I did learn that it took one dude, you can guess which one from the picture, 25 minutes to get his hair ready each day. Outside the fact that I’m still blown away that reality TV is really that popular-although I guess we could have predicted post-modernity would bring us shows like this-the only other redeeming part of my 10 minutes was it reminded me of an article I read last month called “Sex Ed in the age of Snooki.” Ironically, Snooki, was the only member of the “cast” not present.
It’s not from a Christian perspective, but because of God’s “common grace” (we’re all made in the image of God and can still reflect truth to one another) even non-Christians can make great points. Here’s a clip from the above mentioned article.
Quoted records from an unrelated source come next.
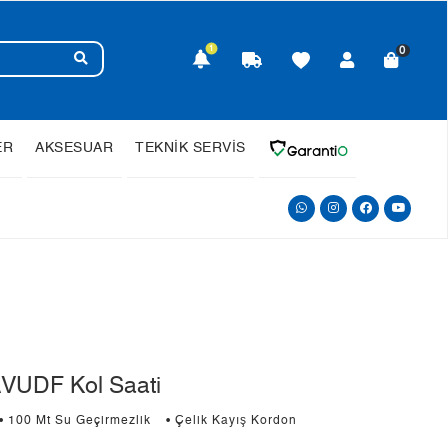
1
0
ER
AKSESUAR
TEKNİK SERVİS
VUDF Kol Saati
• 100 Mt Su Geçirmezlik
• Çelik Kayış Kordon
On the surface, I’ve got it easy as a parent—my wife and I have two sons. “Boys will be boys” goes the conventional wisdom. We’ve come to expect—and often excuse—their bad behavior. That means it falls on a girl’s shoulders to have the self-confidence and self-esteem to create and protect boundaries in respect to her sexuality. While I think it’s important to teach girls how to be empowered gatekeepers of their own sexuality, I also believe that we have to focus on the boys, not let them off the hook. If girls operate in the male gaze (both actual and internalized), then we need to change that gaze. Boys need to learn how to see girls differently. Here’s how:
Start with your own relationship. Almost from birth, children model and imitate what they see at home. If you and your spouse don’t treat each other with respect, you can’t expect the same from your child.
It is good to see that even on CNN.com, folks are aware that free and open sexuality is not good. But I was most impressed by 3 things from this piece.
1.) The affirmed need for families to take responsibility in discussing sexuality before the Jersey Shore, movies, and friends get their grubby little paws on our youth and distort this great gift from God.
2.) The affirmed need to not place the whole responsibility on girls for acting and dressing in sexually provocative ways. I for one am glad to have 2 boys (although I would have been happy to have a girl). Dealing with a daughter who wants to wear a long belt to pass as shorts or blue spray paint to pass as jeans is not something I look forward to. But as a father, and as guys in our culture, we have a responsibility not to expect women to dress as such. I particularly love the line “We have to change boys’ gaze. Boys need to learn how to see girls differently…”
Perhaps if guys in the church can learn to see girls differently, at the very least, girls in the church, will less and less feel the need to dress or act in ways which can do harm to both them and their future husbands.
3.) The importance of respect in the Mom-Dad relationships in front of their children. I believe 90% (I have no way of proving this though) of what we teach our children is actually informal, and happens as we do life together.
Good points from the article you referenced. As a blessed father of both a son and daughter, I get to wade through both sides of this discussion!